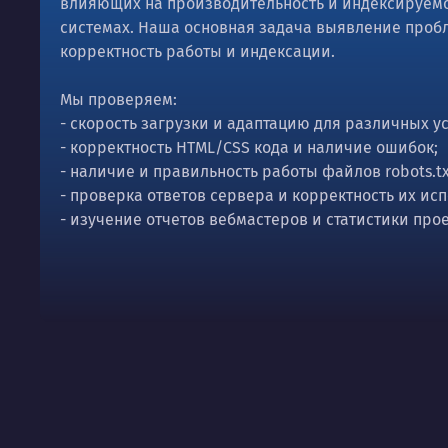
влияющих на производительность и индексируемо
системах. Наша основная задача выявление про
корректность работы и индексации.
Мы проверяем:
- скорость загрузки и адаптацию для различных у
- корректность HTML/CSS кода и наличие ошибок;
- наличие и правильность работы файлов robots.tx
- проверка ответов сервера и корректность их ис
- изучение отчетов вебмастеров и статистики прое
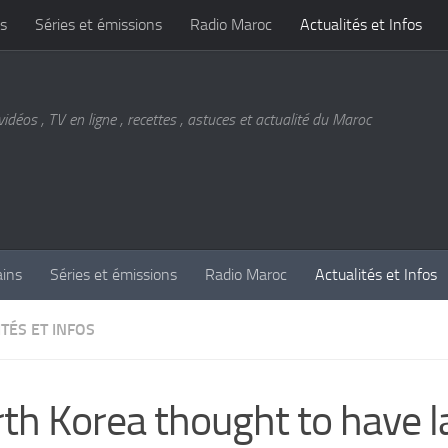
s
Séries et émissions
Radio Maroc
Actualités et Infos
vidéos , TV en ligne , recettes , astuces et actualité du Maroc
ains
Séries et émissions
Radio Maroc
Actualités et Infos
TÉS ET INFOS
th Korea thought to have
....
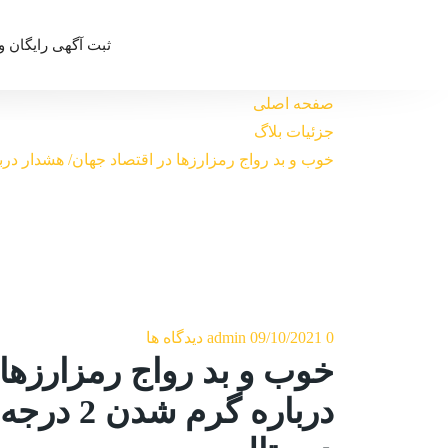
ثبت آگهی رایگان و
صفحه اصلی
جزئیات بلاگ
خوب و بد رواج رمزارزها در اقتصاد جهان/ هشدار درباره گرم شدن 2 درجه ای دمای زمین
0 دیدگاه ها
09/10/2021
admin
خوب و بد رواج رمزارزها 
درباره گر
....
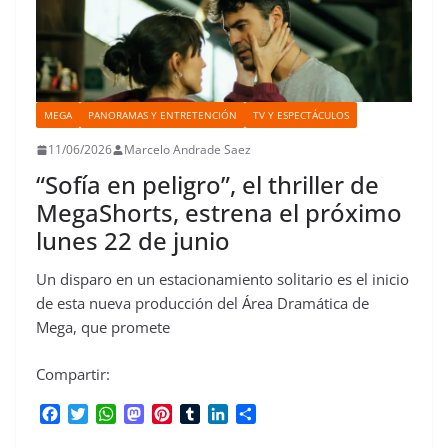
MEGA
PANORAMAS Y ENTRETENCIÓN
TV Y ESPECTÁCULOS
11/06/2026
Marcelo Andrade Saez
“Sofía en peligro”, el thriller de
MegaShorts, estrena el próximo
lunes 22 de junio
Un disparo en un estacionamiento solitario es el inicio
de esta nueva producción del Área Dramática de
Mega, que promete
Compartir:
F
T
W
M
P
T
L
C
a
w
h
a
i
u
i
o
....
Your answer should consist of each line of the data above in which the word "رمزارزها" occurs.

ANSWER TO THIS TASK:
خوب و بد رواج رمزارزها در اقتصاد جهان/ هشدار درباره گرم شدن 2 درجه ای دمای زمین
خوب و بد رواج رمزارزها 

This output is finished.